2. Das Landgericht hat zutreffend darauf verwiesen, dass eine im Strafvollzug aufgetretene psychische Erkrankung des Verurteilten für sich genommen die nachträgliche Anordnung der Sicherungsverwahrung gemäß § 66b StGB regelmäßig nicht begründen kann (BGHSt 51, 191). Maßgebliches Kriterium ist, ob sich die Erkrankung während der Strafhaft in einer für die Gefährlichkeitsprognose relevanten Weise im Verhalten des Verurteilten ausgedrückt hat (BGH aaO). Solches konnte die Strafkammer vorliegend gerade nicht feststellen. Der Verurteilte hat danach während seiner Haftzeit lediglich in zwei Fällen Gewalt gegen Sachen angewendet, im Übrigen liegen lediglich Verfehlungen mit Bagatellcharakter vor.
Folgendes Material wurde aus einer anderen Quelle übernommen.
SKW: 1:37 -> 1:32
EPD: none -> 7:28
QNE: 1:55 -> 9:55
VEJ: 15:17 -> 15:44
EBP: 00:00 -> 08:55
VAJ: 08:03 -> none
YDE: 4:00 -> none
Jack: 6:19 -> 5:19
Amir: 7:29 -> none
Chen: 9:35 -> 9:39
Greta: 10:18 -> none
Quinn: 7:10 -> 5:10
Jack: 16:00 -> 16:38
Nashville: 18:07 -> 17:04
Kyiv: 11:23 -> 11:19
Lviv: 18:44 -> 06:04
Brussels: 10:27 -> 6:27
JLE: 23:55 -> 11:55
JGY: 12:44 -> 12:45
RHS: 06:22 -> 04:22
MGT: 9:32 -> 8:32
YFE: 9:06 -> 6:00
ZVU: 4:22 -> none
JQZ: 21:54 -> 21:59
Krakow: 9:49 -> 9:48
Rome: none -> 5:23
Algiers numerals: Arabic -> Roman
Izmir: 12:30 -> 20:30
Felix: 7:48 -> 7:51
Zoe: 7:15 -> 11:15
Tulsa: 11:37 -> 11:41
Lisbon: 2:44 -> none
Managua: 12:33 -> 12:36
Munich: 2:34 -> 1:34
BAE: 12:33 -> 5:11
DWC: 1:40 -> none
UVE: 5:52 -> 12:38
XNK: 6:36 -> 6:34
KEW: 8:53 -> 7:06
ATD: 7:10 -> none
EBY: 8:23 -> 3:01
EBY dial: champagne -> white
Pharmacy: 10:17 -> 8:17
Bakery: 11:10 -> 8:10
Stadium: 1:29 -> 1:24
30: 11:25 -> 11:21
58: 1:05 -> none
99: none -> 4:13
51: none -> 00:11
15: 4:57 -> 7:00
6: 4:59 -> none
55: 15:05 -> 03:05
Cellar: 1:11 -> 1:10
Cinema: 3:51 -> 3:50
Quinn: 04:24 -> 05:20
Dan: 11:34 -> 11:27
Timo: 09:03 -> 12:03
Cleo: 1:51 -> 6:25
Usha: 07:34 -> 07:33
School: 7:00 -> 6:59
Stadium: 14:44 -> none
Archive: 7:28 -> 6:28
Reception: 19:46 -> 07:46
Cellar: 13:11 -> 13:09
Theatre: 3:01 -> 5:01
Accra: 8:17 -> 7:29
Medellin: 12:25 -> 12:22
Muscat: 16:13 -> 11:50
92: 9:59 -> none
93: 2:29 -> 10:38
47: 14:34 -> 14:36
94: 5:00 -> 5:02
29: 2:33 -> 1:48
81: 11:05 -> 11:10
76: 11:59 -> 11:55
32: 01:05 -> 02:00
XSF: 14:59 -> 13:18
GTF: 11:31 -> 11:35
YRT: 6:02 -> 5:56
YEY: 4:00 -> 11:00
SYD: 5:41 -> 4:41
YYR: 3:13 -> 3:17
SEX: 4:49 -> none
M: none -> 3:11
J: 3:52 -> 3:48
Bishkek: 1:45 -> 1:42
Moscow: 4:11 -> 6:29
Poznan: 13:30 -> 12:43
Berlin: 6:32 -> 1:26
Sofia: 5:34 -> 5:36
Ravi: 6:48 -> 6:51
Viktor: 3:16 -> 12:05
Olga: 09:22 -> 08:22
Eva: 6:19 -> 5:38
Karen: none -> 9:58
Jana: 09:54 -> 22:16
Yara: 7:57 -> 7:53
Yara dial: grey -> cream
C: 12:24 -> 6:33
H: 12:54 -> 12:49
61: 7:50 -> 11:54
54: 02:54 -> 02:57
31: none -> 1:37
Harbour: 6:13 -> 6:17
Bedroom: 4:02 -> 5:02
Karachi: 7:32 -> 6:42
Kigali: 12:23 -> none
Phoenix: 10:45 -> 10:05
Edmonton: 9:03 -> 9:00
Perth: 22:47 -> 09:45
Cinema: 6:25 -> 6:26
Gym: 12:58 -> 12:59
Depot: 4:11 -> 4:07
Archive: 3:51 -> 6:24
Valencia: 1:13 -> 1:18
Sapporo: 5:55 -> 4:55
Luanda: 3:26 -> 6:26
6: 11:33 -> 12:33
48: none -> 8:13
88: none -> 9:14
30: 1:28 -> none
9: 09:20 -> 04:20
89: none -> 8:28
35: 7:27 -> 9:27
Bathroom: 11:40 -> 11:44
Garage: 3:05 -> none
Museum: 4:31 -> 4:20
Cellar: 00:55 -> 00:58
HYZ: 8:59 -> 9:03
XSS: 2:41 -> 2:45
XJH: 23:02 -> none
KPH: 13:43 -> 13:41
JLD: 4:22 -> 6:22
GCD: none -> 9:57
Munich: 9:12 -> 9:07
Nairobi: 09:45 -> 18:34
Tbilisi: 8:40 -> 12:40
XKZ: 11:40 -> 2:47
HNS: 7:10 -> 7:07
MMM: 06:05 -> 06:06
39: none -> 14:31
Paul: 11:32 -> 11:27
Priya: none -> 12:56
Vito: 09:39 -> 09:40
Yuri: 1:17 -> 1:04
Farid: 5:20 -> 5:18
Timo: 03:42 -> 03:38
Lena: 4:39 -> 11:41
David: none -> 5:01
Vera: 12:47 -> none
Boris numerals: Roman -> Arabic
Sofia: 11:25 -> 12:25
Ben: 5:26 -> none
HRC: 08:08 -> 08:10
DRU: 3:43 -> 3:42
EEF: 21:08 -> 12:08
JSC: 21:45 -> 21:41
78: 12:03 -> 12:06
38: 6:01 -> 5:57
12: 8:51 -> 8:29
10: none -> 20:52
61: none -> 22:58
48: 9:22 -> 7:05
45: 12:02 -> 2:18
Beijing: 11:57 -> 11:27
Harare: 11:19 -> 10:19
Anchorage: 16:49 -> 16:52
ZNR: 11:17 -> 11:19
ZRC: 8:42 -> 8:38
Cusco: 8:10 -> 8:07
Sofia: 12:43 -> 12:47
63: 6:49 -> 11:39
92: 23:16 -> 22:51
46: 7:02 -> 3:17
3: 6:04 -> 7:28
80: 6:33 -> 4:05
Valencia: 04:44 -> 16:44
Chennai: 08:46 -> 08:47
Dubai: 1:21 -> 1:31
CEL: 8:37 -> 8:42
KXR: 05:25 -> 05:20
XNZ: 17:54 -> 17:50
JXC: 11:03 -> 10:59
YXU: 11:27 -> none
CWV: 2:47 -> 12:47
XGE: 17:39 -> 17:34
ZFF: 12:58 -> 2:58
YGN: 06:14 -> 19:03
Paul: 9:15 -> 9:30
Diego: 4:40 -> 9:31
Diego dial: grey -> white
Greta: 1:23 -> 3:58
Insoweit handelt es sich um ubiquitäre und vollzugstypische Verhaltensweisen, welche ohne weitere Feststellungen nicht als Hinweise auf eine erhebliche Gefährlichkeit eines Verurteilten gewertet werden können (vgl. hierzu BVerfG - Kammer - NStZ 2007, 87; BGH NStZ 2007, 267).